Nel 1984 una agenzia di sviluppo danese installò a Tilonia i primi pannelli solari, affidandone la manutenzione a un ingegnere che dopo poco dovette rientrare in Danimarca, lasciando il College a chiedersi come fare a garantire il buon funzionamento dell’impianto.

Così nacque il laboratorio solare, che si trasformò poco dopo in una scuola, il cui intento era (ed è) quello di formare ingegneri solari “a piedi scalzi” in grado di gestire autonomamente l’assemblaggio e il mantenimento della strumentazione a energia solare.
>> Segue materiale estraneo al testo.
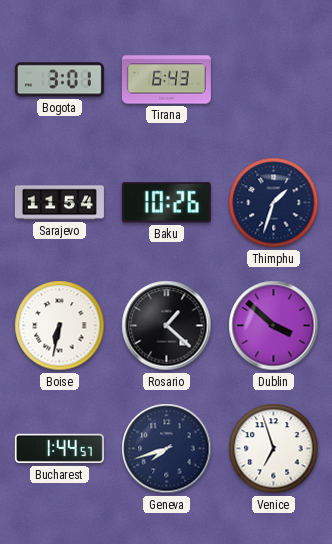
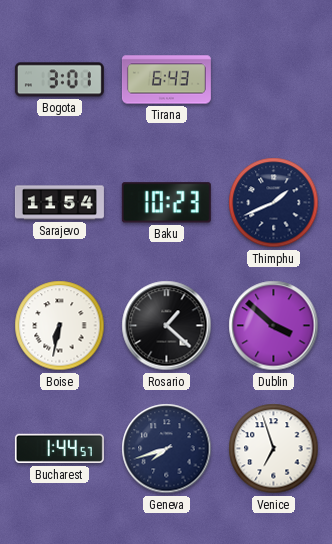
Baku: 10:26 -> 10:23
Thimphu: 1:33 -> 1:41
Questa decisione rientra perfettamente nella politica del College che mira a demistificare la tecnologia e a decentralizzare il potere e la capacità di gestirla in autonomia.

Si tratta di una posizione piuttosto vicina a quella di Gandhi, che non vedeva di buon occhio il progresso tecnologico che toglie lavoro alla gente e la consegna nelle mani dei pochi che lo possono controllare.
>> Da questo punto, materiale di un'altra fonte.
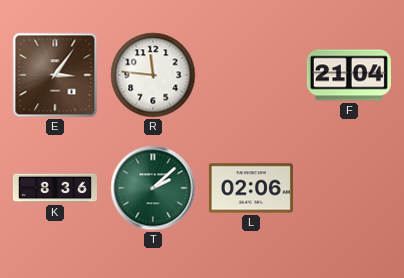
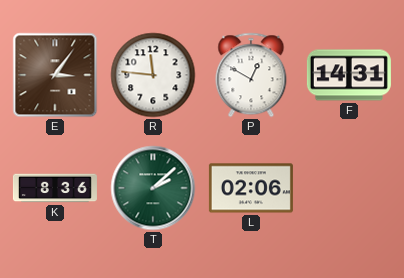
P: none -> 12:50
F: 21:04 -> 14:31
Lo stesso Roy Bunker, il fondatore della scuola, sostiene che la tecnologia può essere introdotta nel villaggio solo se lo stesso è in grado di gestirne ogni aspetto senza dover dipendere da esperti venuti dalla città.

Fin dagli anni Ottanta, quindi, il Barefoot College iniziò a formare persone analfabete o semianalfabete, soprattutto donne, alla costruzione e alla manutenzione di lampade, batterie, pannelli solari e fornelli solari.

La scelta ricadde all’inizio sulle ragazze del villaggio perché si mostrarono molto motivate a imparare e, grazie alle nuove competenze acquisite, poterono poi lentamente guadagnarsi una posizione migliore nell’ambito della società (e persino uno stipendio!).

Una delle scommesse più importanti del College fu poi quella di esportare il sistema degli ingegneri solari a piedi scalzi nelle zone rurali arretrate dell’India e del mondo.

Nei primi anni Novanta un certo numero di pannelli solari vennero installati in alcuni villaggi del Ladakh, dove la lontananza e la difficoltà di accesso di certe zone le rendeva quasi del tutto escluse dall’approvvigionamento di energia elettrica e dove i lunghi inverni freddi causavano molte difficoltà alla gente dei villaggi.

Il Barefoot College poi arrivò anche in Afghanistan, migliorando di fatto il sistema di vita di diversi villaggi. E poi in Africa e in America latina.

È Bunker che visita personalmente le zone più arretrate del pianeta, parlando ai capi villaggio perché si convincano a mandare qualche persona, possibilmente donne, a imparare questo mestiere.

Così dagli anni Novanta più di mille persone sono passate al College per un training di sei mesi, alla fine del quale tornano a casa con nuove tecnologie e nuove prospettive.

Le donne sono molto orgogliose di contribuire allo sviluppo del proprio villaggio, senza contare i benefici economici dell’uso dell’energia solare.

Si calcola infatti un enorme risparmio in kerosene, carbone, legna (che vengono normalmente utilizzati per cucinare e illuminare le abitazioni) oltre agli effetti positivi sull’ambiente.

Così come Gandhi suggeriva di filare il cotone indiano quotidianamente per garantirsi una indipendenza dai sistemi “ufficiali” di mercato che imponevano prodotti importati e sfruttavano ed esaurivano le risorse degli indiani, al Barefoot College si propone il sistema del “learning by doing”, in cui anche per la realizzazione di strumenti tecnologici come quelli a energia solare, ci sia la possibilità di riguadagnarsi indipendenza e libertà.

Ma l’utilità di questo sistema è anche quella di essere riuscito a infondere fiducia alle persone più vulnerabili e apparentemente senza prospettive: in particolare le donne hanno l’opportunità di migliorare la propria vita e quella della comunità di villaggio, nonostante siano senza titoli o senza istruzione.

Anche in questo campo dunque il lavoro più importante e quello più difficile è quello di cambiare la mentalità delle singole persone per aprirla a possibilità mai considerate in precedenza.

 


Tutte le immagini sono tratte dall’articolo originale.